I named these schools because they all feature faculty victimized from reduced applications attributable to purported inaccurate information regarding their employers' schools (really, with exception of Professor Leiter, where are the faculty members from elite schools complaining about the bad rap they receive??). In an efficient market, the respective alma maters of tenured law professors could probably get away with charging much higher tuition, while the diploma mills would need to drastically reduce their prices in order to compete.

Truth is that Professor Sheppard is correct. American law students (or prospective ones) are not too stupid to know the cost of their degrees. In fact, they are behaving as rational consumers in a "market." They are making the calculated decisions that if they cannot get into elite law schools where the biggest law school apologists attended such as Yale (Diamond), Harvard (S&M), Columbia (Sheppard and the Dean of Case Western) or Michigan (Leiter), then it's not worth the costs of going to poorly ranked law schools. The legal education debt crisis has metastasized into a $1 trillion debt-ridden higher educational cancer. American society has decided to undergo chemo, and while there may be pain along the way, it is necessary.

Posted by: Cent Rieker | Jul 28, 2013 12:55:51 PM

I correct myself... I meant to say "The legal education debt crisis is one symptom of a disease that has metastasized into a $1 trillion debt-ridden higher educational cancer." Neither fair nor accurate to blame the $1 trillion only on legal education (only 700 billion of it... that last part was a joke).
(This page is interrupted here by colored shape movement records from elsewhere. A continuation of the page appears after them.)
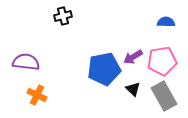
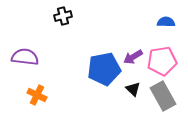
purple semicircle: moved 1 px left, 5 px up
gray rectangle: moved 1 px left
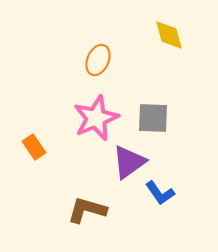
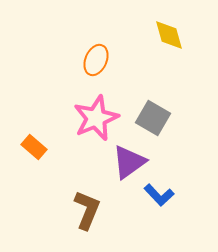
orange ellipse: moved 2 px left
gray square: rotated 28 degrees clockwise
orange rectangle: rotated 15 degrees counterclockwise
blue L-shape: moved 1 px left, 2 px down; rotated 8 degrees counterclockwise
brown L-shape: rotated 96 degrees clockwise
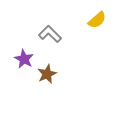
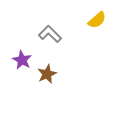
purple star: moved 2 px left, 1 px down
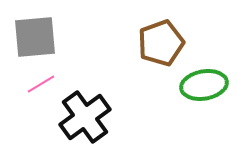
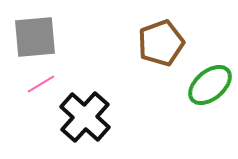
green ellipse: moved 6 px right; rotated 30 degrees counterclockwise
black cross: rotated 12 degrees counterclockwise
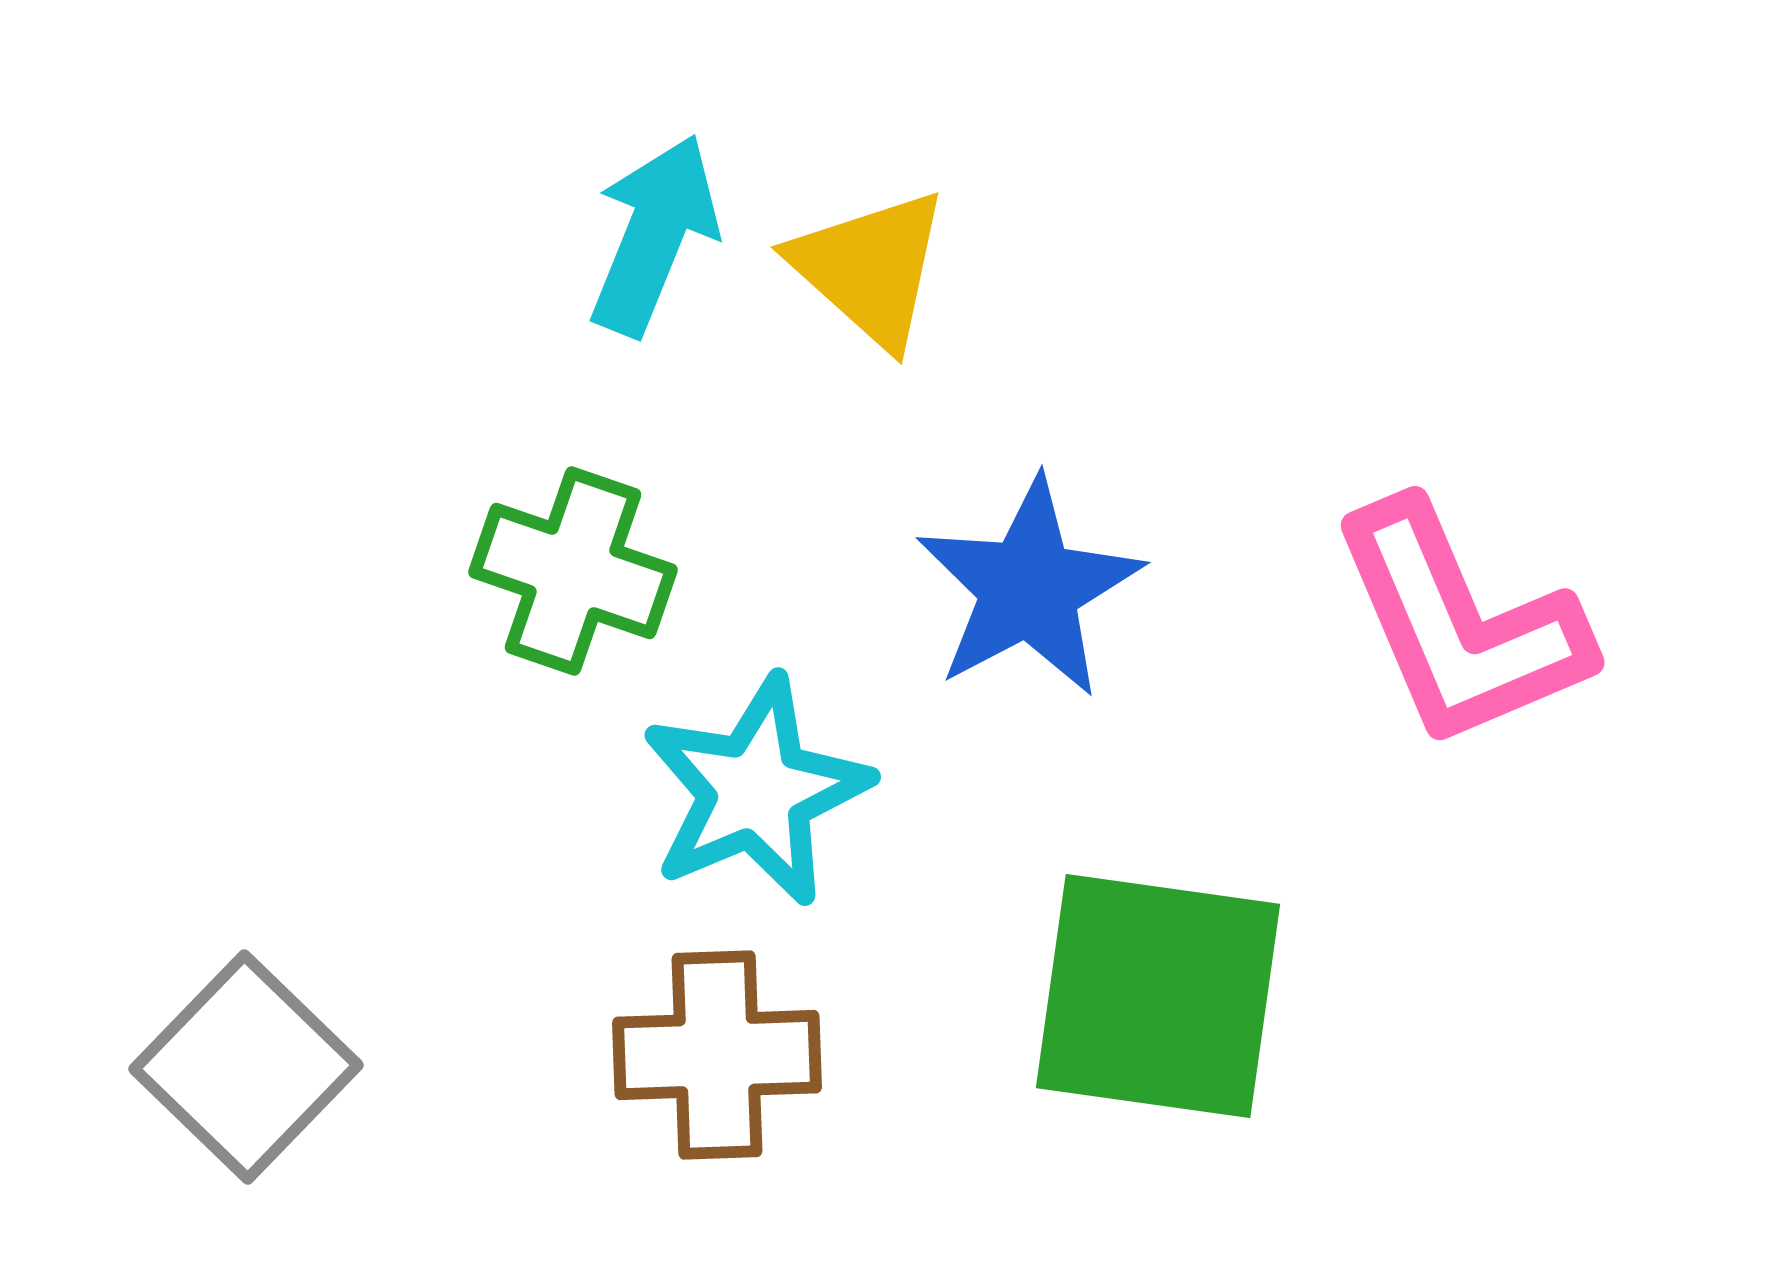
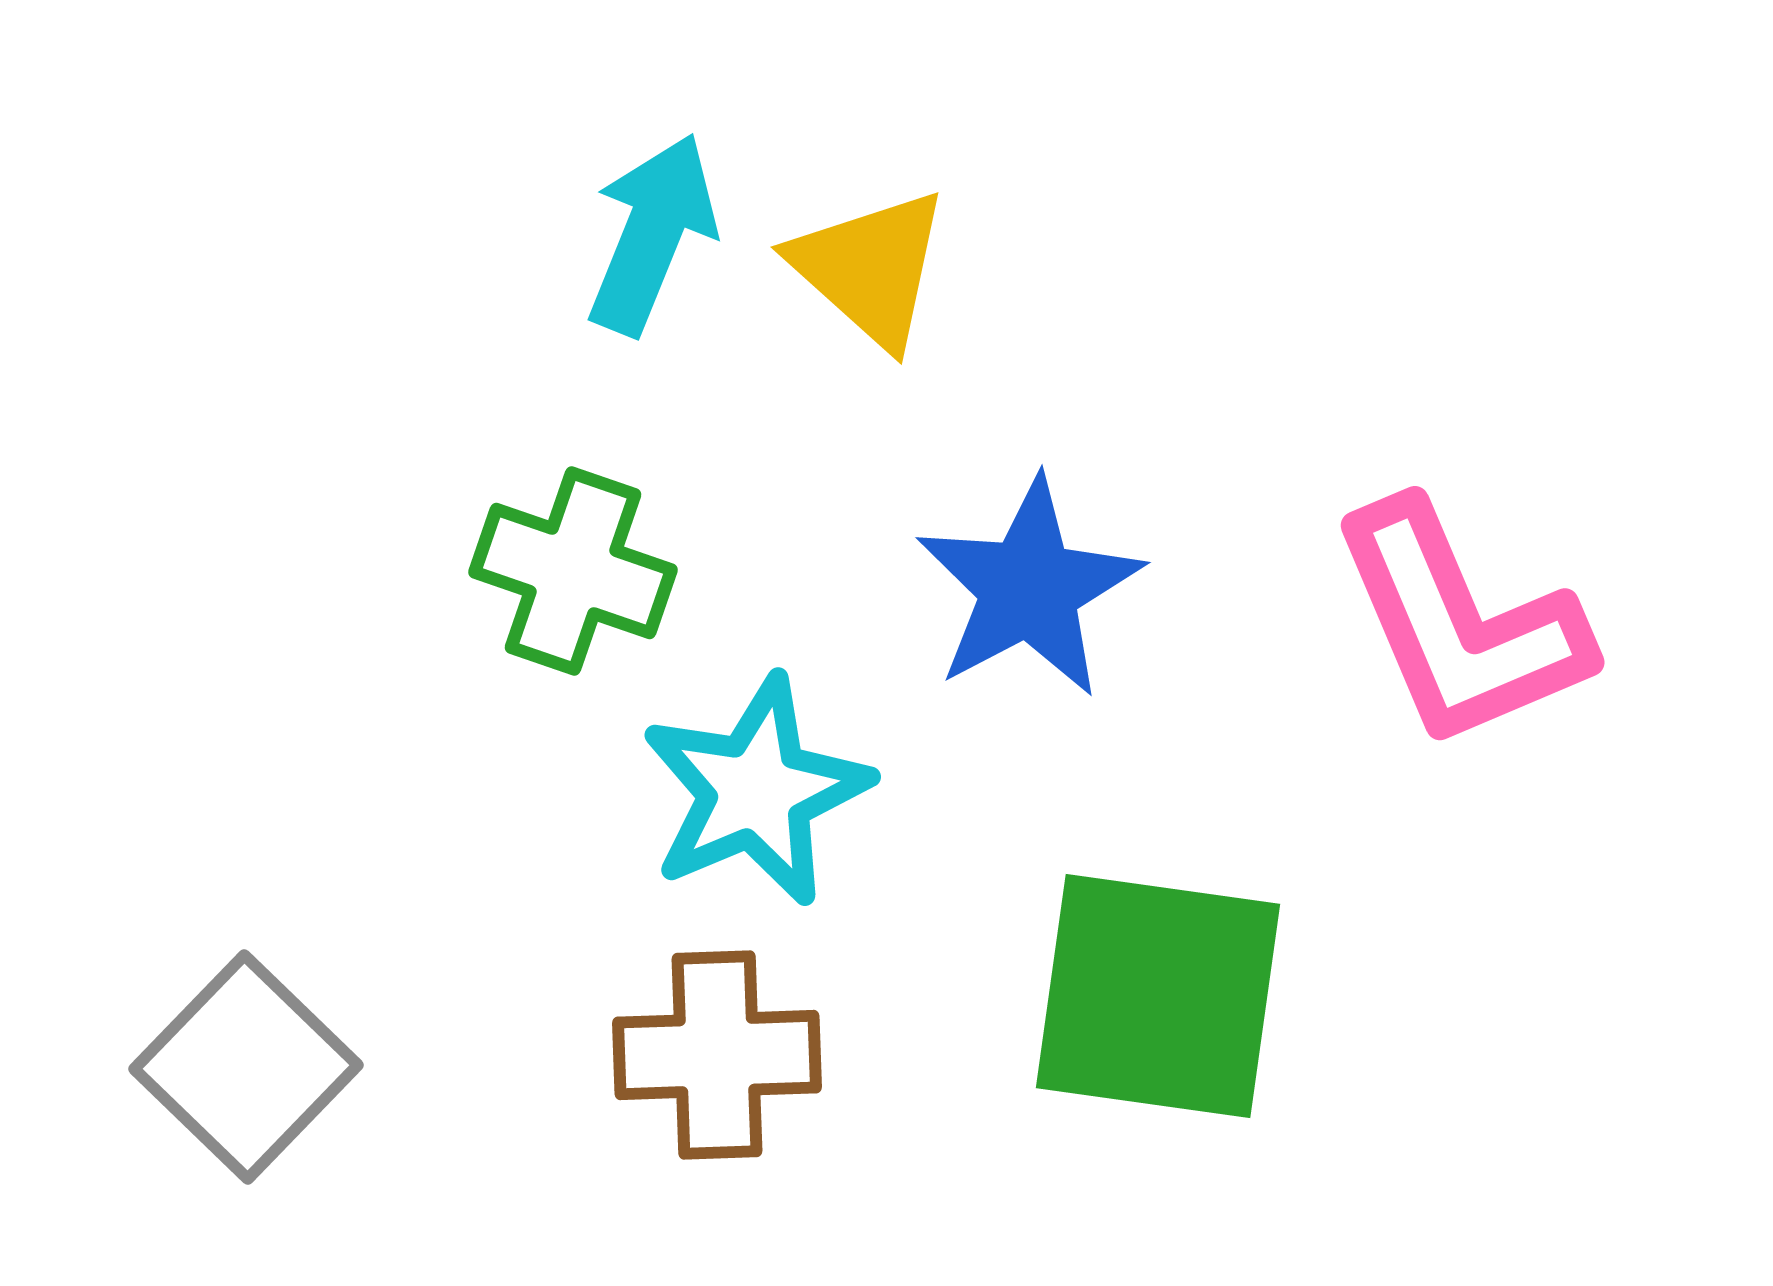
cyan arrow: moved 2 px left, 1 px up
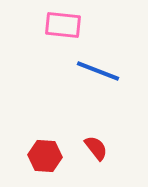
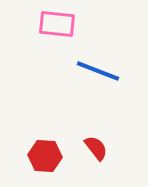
pink rectangle: moved 6 px left, 1 px up
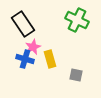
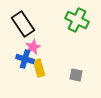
yellow rectangle: moved 11 px left, 9 px down
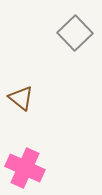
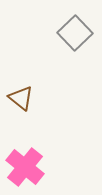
pink cross: moved 1 px up; rotated 15 degrees clockwise
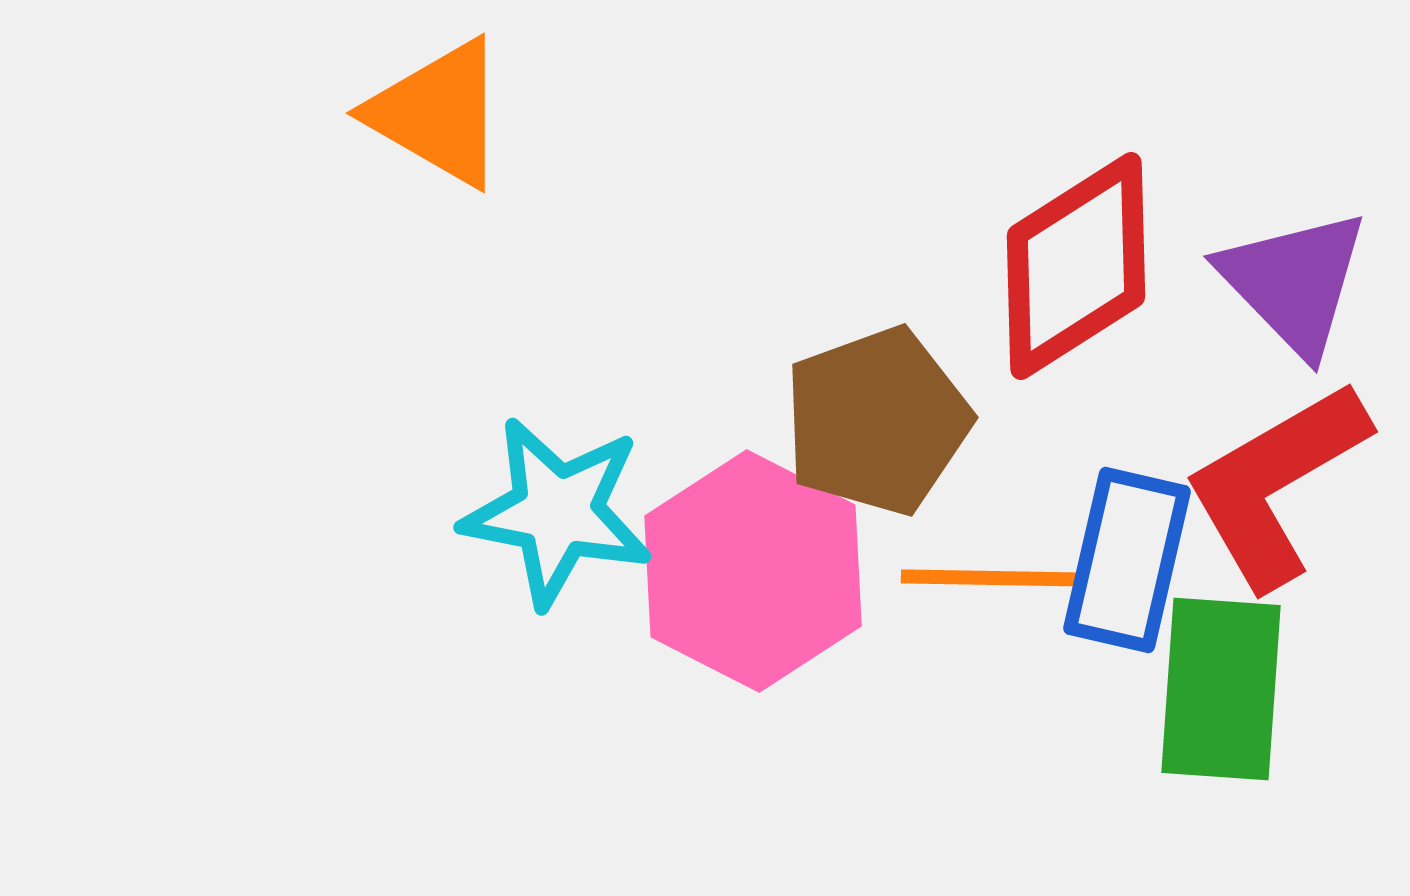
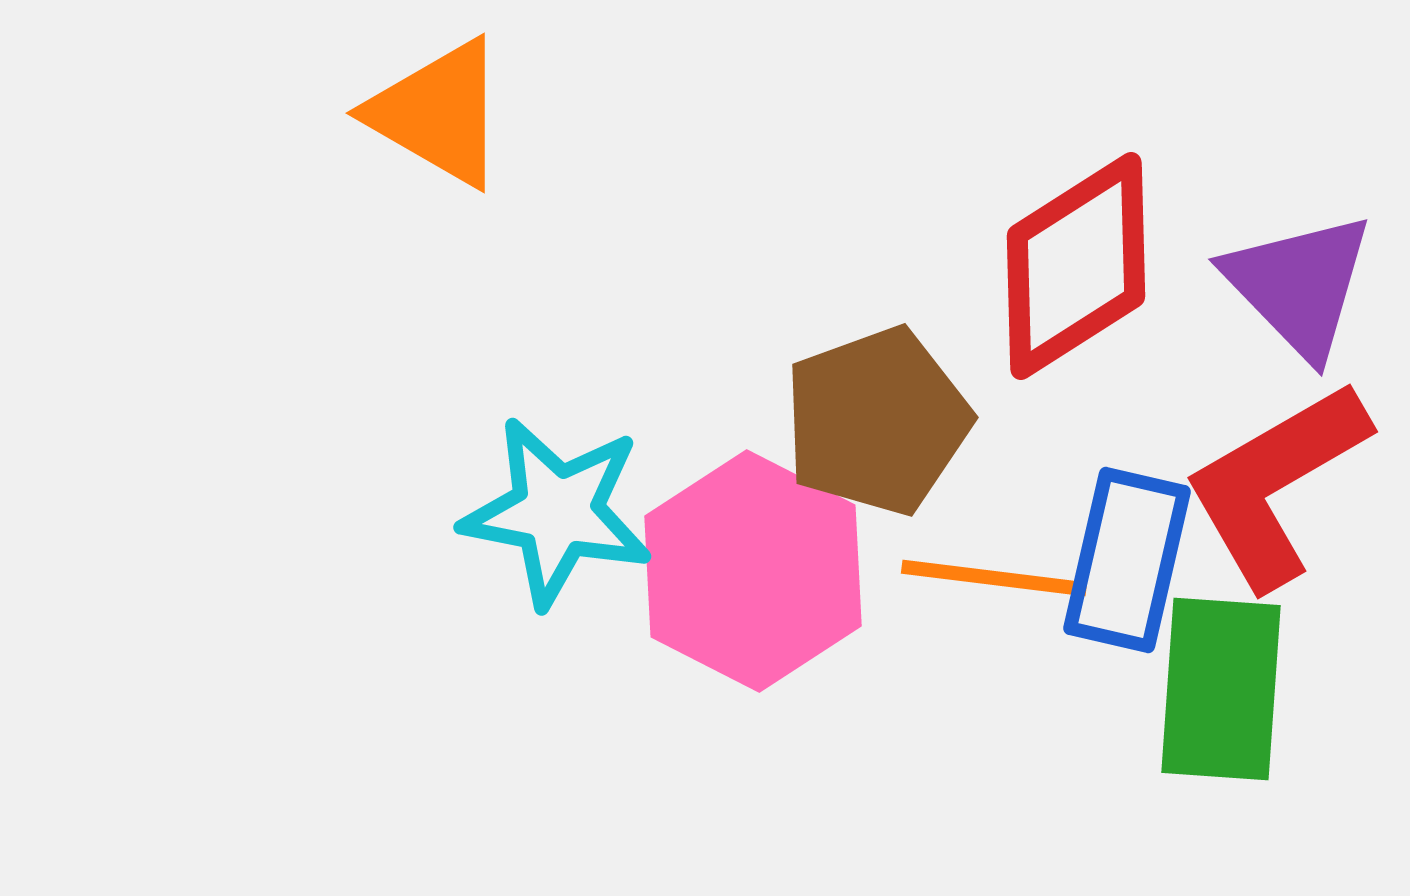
purple triangle: moved 5 px right, 3 px down
orange line: rotated 6 degrees clockwise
Posted by: Cent Rieker | Jul 28, 2013 1:05:56 PM

The two University of Arkansas campuses combined placed three (3) graduates of the 2012 class in law firms of over 100 attorneys. The majority of grads from 2012 did not procure real legal jobs of any type. And that is despite the fact that U. of Arkansas Law is pretty much the only feeder school into the legal market in that State. Still, Prof Sheppard says critics should not be "scaring off" prospective students who could find good employment after law school.

Posted by: JM | Jul 29, 2013 5:26:34 AM

The purpose of law schools is primarily to employ law school professors and deans.